What you will do: Please reproduce, exactly and with nothing added, the line containing "RAJDHANI Group SB Parts Pvt Ltd" and every line after it to the end of the records.

The data Start Marker

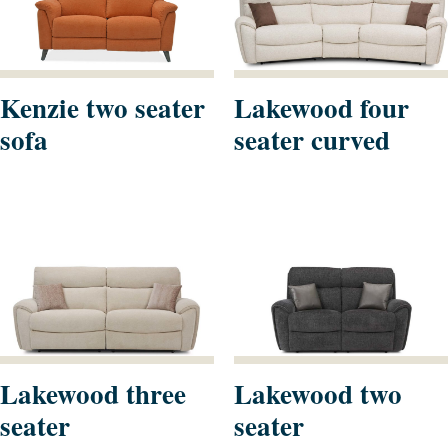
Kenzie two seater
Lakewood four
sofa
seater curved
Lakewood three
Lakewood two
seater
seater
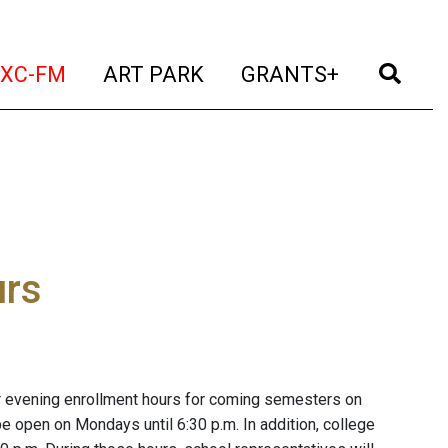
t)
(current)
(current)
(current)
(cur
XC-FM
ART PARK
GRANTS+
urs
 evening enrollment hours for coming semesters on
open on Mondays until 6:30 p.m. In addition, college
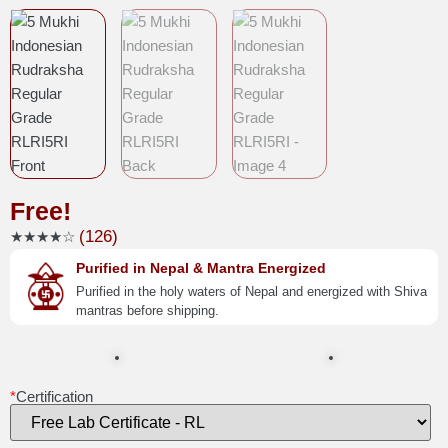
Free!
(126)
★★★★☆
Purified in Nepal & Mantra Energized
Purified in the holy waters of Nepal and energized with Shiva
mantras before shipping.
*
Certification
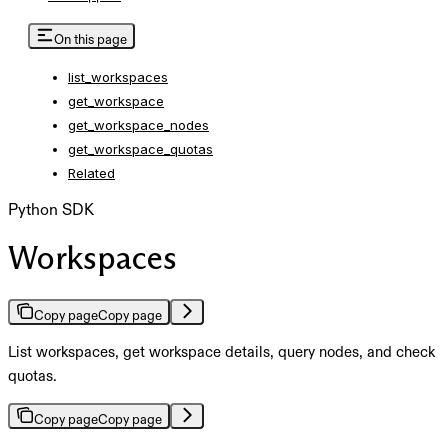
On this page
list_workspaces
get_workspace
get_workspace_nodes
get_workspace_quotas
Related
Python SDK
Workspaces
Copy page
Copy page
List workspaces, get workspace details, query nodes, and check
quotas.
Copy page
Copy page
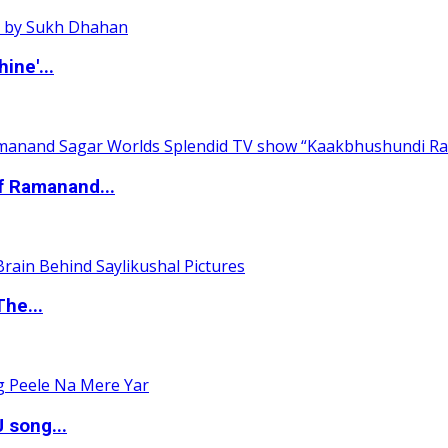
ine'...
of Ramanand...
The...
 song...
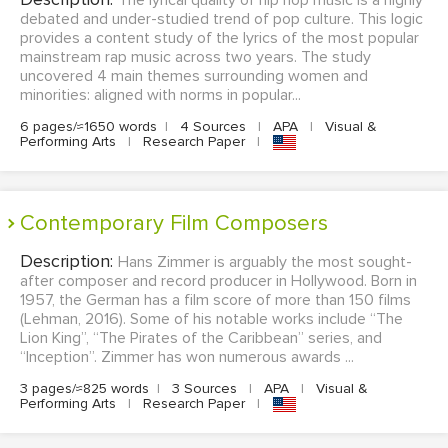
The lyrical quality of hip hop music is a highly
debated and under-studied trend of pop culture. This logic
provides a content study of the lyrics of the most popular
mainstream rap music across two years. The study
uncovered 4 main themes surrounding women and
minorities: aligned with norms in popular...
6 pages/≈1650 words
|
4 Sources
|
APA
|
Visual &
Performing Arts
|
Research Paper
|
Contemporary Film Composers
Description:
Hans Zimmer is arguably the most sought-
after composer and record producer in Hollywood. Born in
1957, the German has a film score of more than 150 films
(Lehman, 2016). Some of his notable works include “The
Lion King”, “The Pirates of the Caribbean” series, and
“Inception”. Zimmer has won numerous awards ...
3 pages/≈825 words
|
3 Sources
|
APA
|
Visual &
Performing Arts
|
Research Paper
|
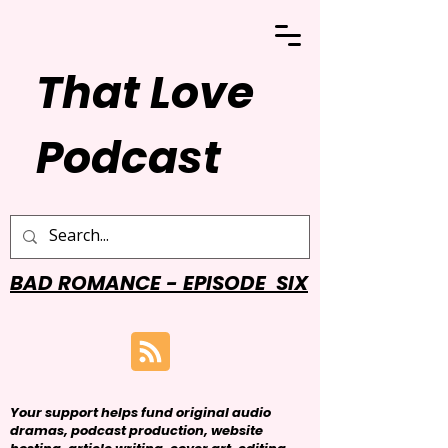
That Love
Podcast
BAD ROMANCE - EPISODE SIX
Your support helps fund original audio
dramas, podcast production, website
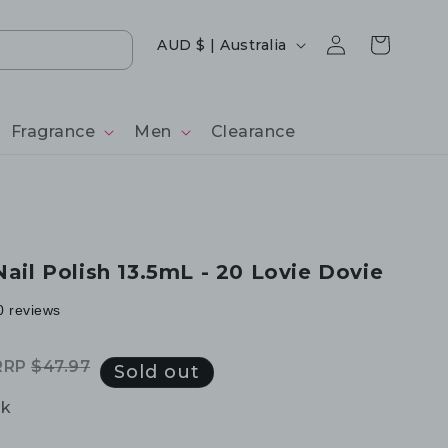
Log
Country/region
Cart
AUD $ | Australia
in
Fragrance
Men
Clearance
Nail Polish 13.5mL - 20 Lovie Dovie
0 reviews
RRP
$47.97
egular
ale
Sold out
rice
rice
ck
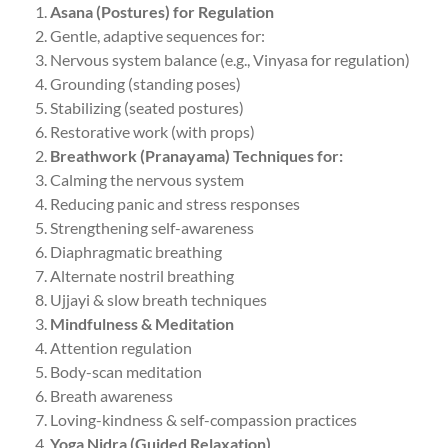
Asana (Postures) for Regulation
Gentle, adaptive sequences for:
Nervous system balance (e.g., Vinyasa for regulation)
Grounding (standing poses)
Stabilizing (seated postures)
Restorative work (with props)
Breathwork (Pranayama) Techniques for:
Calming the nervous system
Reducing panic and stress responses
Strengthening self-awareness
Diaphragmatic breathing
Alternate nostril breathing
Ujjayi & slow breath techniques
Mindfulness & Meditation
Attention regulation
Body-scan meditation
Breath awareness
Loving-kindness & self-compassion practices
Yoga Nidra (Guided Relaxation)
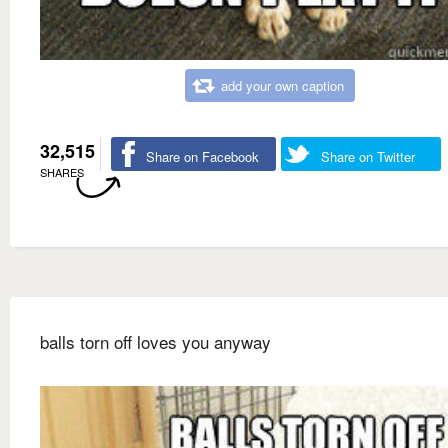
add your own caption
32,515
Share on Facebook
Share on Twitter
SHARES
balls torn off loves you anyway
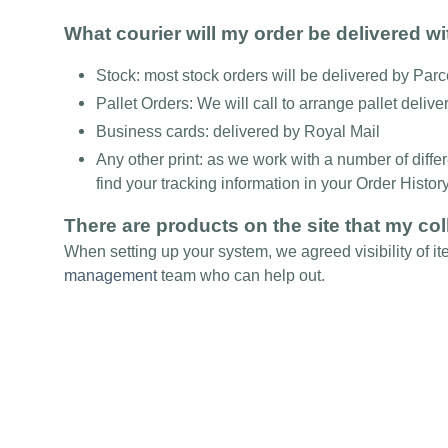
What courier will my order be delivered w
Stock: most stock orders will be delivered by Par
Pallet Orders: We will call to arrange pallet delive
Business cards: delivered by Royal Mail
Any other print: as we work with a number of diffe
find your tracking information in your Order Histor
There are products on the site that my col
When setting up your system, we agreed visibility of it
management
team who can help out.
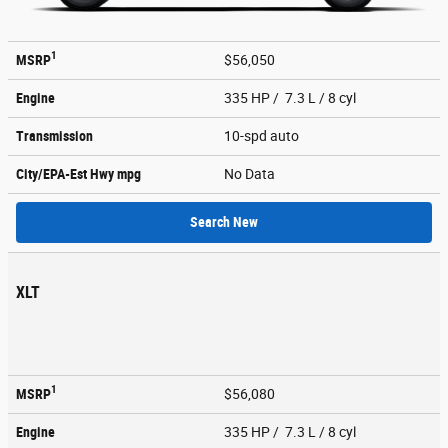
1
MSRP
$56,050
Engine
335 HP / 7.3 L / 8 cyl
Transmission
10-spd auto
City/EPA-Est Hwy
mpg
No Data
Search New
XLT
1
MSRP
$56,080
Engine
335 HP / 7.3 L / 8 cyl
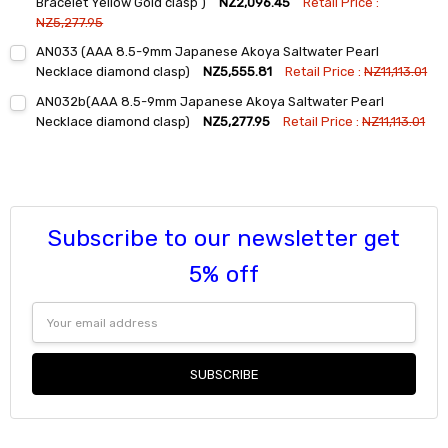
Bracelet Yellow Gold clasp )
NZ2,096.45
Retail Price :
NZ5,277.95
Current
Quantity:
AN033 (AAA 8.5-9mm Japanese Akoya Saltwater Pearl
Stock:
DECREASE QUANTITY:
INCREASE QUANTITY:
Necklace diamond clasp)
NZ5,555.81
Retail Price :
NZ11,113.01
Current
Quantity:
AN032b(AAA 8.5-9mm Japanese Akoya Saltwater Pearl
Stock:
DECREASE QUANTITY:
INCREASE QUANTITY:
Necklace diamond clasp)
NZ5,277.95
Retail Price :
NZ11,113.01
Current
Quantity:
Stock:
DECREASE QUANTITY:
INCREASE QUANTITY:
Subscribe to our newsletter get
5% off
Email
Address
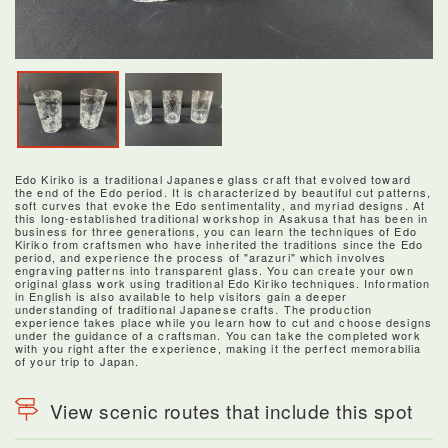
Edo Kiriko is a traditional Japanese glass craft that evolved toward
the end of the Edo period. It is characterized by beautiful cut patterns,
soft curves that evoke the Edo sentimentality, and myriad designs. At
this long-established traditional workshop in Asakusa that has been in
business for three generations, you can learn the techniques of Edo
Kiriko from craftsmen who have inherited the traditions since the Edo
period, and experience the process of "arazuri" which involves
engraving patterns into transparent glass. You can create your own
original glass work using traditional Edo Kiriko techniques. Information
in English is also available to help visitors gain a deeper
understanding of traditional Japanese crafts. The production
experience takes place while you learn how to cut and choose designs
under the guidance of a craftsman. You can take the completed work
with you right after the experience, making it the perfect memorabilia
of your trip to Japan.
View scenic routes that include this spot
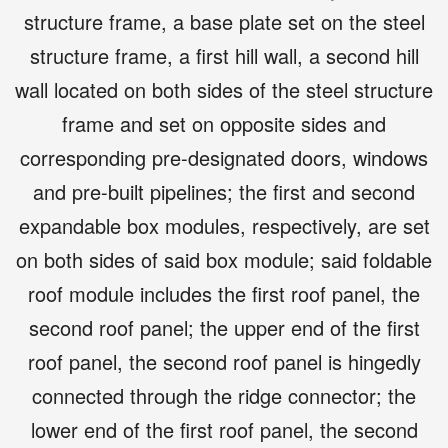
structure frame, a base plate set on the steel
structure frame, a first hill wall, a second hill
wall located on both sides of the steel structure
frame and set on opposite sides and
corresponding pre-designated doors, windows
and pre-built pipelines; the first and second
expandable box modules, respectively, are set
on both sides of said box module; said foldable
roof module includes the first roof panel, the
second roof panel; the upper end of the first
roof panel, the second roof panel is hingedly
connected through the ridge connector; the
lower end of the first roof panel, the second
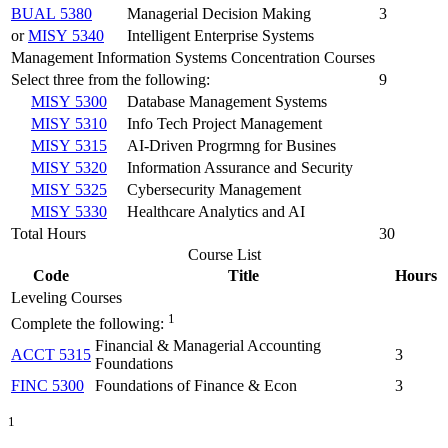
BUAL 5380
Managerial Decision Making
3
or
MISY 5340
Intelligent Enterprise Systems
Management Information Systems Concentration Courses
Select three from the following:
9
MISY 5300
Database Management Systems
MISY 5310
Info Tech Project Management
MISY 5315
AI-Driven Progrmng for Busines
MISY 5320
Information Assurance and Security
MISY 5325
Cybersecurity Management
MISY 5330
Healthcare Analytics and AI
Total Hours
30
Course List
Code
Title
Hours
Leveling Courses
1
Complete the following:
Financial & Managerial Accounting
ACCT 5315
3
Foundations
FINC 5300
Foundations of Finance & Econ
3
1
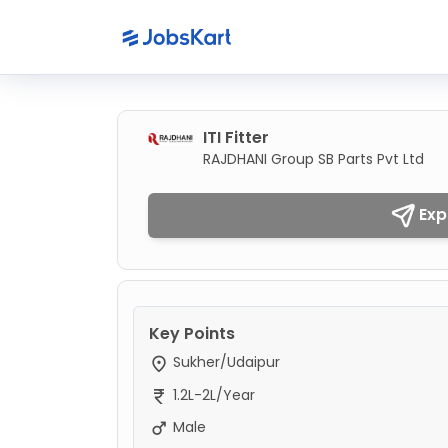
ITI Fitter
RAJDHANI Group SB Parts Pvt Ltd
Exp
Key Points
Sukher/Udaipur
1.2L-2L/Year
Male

The data End Marker

Result of the task:
RAJDHANI Group SB Parts Pvt Ltd
Exp
Key Points
Sukher/Udaipur
1.2L-2L/Year
Male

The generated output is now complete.